Read the records below and report each line in which "arrow" occurs.

--- START ---

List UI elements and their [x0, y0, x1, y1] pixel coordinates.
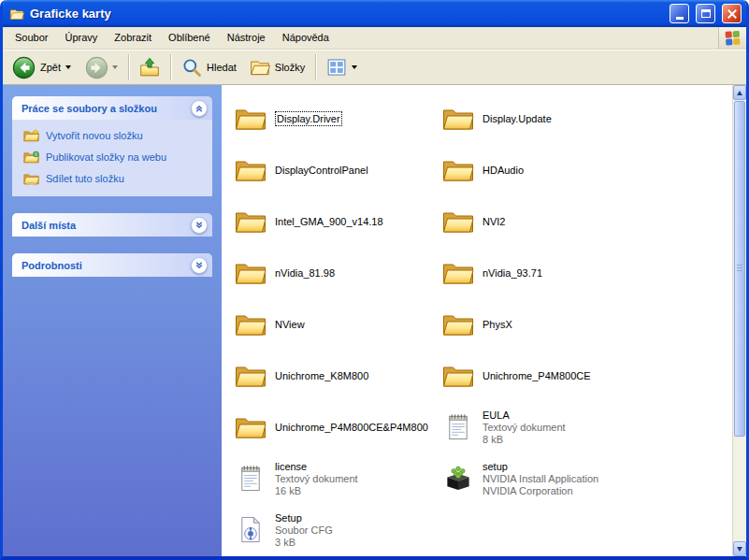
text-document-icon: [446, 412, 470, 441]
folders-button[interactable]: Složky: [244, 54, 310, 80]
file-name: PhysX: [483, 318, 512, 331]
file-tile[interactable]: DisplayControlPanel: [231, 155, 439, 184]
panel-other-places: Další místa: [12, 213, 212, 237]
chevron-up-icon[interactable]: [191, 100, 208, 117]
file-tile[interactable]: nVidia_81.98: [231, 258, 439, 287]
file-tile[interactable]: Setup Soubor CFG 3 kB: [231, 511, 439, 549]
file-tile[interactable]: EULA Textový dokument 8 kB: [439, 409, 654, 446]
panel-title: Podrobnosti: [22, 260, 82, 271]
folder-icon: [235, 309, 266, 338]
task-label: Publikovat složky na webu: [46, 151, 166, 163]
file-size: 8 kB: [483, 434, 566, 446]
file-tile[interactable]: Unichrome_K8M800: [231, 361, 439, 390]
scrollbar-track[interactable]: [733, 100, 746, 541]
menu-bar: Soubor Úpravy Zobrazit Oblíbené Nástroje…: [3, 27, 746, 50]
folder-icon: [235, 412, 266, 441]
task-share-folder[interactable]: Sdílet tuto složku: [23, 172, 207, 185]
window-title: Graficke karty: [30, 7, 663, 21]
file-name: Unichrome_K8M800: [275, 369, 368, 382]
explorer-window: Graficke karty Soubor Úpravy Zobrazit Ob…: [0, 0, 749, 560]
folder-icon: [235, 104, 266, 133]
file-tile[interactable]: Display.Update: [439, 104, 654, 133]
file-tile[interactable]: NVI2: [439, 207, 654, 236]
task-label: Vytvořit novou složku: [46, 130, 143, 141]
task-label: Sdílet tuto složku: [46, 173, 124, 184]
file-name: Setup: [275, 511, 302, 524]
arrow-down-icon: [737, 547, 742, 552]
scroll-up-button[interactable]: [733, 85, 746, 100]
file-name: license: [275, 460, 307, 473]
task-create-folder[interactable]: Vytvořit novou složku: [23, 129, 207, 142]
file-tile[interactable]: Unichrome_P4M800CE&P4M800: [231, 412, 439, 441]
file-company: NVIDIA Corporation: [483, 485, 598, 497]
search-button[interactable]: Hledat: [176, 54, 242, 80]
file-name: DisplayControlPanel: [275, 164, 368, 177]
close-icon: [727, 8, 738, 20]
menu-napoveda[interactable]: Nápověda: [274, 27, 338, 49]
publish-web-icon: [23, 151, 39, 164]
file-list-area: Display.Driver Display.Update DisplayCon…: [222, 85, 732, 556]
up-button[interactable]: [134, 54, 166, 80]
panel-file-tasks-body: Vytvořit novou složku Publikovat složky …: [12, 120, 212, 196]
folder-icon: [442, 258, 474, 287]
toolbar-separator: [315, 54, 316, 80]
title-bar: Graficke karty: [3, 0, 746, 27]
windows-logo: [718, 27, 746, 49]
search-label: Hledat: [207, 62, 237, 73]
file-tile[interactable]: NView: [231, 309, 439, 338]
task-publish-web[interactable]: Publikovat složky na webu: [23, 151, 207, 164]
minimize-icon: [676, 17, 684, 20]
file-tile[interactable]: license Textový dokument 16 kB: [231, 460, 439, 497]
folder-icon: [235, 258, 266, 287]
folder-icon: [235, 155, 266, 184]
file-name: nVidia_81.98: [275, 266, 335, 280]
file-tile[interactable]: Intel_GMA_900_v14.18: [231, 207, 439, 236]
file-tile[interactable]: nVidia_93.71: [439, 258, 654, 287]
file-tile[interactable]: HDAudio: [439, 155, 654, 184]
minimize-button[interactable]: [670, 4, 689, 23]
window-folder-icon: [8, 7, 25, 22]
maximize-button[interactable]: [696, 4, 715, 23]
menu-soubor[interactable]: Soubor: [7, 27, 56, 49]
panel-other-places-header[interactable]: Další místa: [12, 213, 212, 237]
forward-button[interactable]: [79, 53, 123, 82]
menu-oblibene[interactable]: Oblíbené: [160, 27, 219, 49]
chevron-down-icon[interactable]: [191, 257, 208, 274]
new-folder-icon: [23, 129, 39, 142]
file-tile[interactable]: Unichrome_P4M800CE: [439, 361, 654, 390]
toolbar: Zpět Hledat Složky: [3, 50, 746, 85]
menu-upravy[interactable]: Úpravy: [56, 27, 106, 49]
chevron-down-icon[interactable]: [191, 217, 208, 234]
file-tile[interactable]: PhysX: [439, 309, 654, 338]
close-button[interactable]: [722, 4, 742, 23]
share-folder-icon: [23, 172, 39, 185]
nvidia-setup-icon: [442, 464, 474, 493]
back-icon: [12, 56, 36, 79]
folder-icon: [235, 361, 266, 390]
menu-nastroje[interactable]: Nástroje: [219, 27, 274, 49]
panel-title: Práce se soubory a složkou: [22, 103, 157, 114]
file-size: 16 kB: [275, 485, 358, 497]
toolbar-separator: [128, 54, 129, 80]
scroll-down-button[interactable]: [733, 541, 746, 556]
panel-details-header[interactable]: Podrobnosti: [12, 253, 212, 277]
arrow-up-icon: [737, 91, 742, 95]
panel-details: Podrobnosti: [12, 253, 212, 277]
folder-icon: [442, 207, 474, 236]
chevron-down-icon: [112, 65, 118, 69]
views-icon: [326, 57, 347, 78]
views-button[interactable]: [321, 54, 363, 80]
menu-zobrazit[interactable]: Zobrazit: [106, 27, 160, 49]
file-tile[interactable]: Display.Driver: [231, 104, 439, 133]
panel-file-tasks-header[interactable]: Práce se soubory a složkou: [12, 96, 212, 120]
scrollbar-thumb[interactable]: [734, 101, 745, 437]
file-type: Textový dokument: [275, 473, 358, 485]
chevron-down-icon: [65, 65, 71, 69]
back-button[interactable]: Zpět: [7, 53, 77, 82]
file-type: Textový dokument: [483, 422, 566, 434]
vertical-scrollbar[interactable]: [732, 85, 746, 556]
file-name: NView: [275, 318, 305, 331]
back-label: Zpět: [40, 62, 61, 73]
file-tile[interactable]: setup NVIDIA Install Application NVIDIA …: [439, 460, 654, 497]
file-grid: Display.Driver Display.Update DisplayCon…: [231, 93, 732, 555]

--- END ---

[Response to this exercise]
arrow-down-icon: [737, 547, 742, 552]
arrow-up-icon: [737, 91, 742, 95]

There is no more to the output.